La maison de l’emploi (MDE) du territoire 2 est une structure ancienne, une des premières créées. Elle date de 2001 et a été labellisée en 2005 dans le cadre de la loi de Cohésion sociale86. A l’origine,

elle rassemblait beaucoup d’activités : une pépinière d’entreprises, un pôle formation, une plateforme d’aide à la création d’entreprise, une ETTI municipale, etc. Au début de notre enquête, elle ne comptait plus que 5 pôles dont 2 seulement correspondant au label –

l’accompagnement des mutations économiques du territoire (GPECT) ; la promotion de l’emploi sur le territoire notamment au travers des clauses d’insertion. Les autres pôles étaient : la mission locale (intégrée à la MDE), le pôle entreprises accompagnant les créateurs d’entreprises, le pôle ressources (documentation) et le pôle insertion accueillant et accompagnant des adultes de plus de 26 ans. Au cours de notre enquête, des changements dans le périmètre de la maison de l’emploi ont encore eu lieu puisque, pour se conformer aux injonctions répétées de cesser d’accueillir du public, le pôle insertion a fermé et la Mission locale est sortie juridiquement et physiquement de la maison de l'emploi. Parallèlement, la MDE a connu une très forte baisse de ses moyens, baisse qui a affecté tous les pôles : par exemple, le pôle entreprises est passé de 6 à 3 salariés - la responsable du pôle et 2 assistantes. Le positionnement et les évolutions connues par la MDE sur le territoire 2 correspondent donc au processus décrit par Solen Berhuet et Carole Tuchszirer (2015) d’une progressive restriction du champ d’intervention des MDE, en lien avec une crise de leur légitimité. La MDE reste cependant encore l’outil municipal principal aux mains des élus du territoire 2, aux côtés d’une société d’économie mixte et d’un service

municipal de développement économique au périmètre très restreint (1 seule personne, son responsable, qui gère aussi l’équipe s’occupant des commerces alors que selon lui il faudrait au moins 3 personnes sur la mission développement économique).

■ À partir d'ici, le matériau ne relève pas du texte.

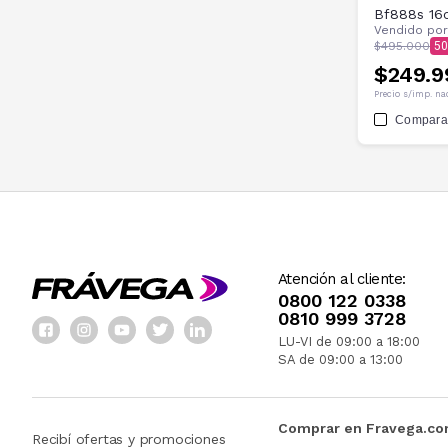
Bf888s 16
Vendido po
$495.000
50
$249.9
Precio s/imp. na
Compara
Atención al cliente:
0800 122 0338
0810 999 3728
LU-VI de 09:00 a 18:00
SA de 09:00 a 13:00
Comprar en Fravega.c
Recibí ofertas y promociones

Sur le territoire 1, les fonctions assumées par la MDE du territoire 2 se répartissent entre plusieurs acteurs. Elles se partagent entre la Direccte (faiblement équipée mais très suivie), une mission locale très étendue qui fédère 6 succursales au sein d’une même mission locale commune à tout le territoire enquêté (cf. missions locales), une communauté d’agglomération qui héberge et salarie la facilitatrice de clauses d’insertion et enfin des structures emploi municipales (SEM) dont nous allons décrire l’activité dans cette fiche.

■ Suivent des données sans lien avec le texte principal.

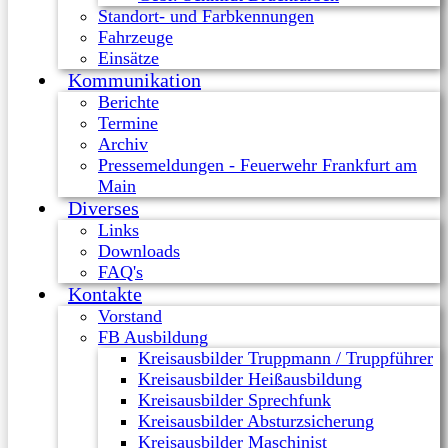
Standort- und Farbkennungen
Fahrzeuge
Einsätze
Kommunikation
Berichte
Termine
Archiv
Pressemeldungen - Feuerwehr Frankfurt am
Main
Diverses
Links
Downloads
FAQ's
Kontakte
Vorstand
FB Ausbildung
Kreisausbilder Truppmann / Truppführer
Kreisausbilder Heißausbildung
Kreisausbilder Sprechfunk
Kreisausbilder Absturzsicherung
Kreisausbilder Maschinist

Un modèle d’intermédiation recentré sur le développement économique du territoire

Les évolutions connues par les MDE

Les maisons de l’emploi ont connu une profonde évolution de leurs missions au cours de leurs 10 années

86. La loi de Cohésion sociale du 18 janvier 2005 prévoyait la création sur initiative locale de maisons de l’emploi. Pour être labellisées par l’État et recevoir une subvention, elles devaient suivre un cahier des charges et respecter les objectifs fixés par celui-ci (voir Berhuet et Tuchszirer, 2015 pour ces objectifs et l’évolution du cahier des charges au fil du temps).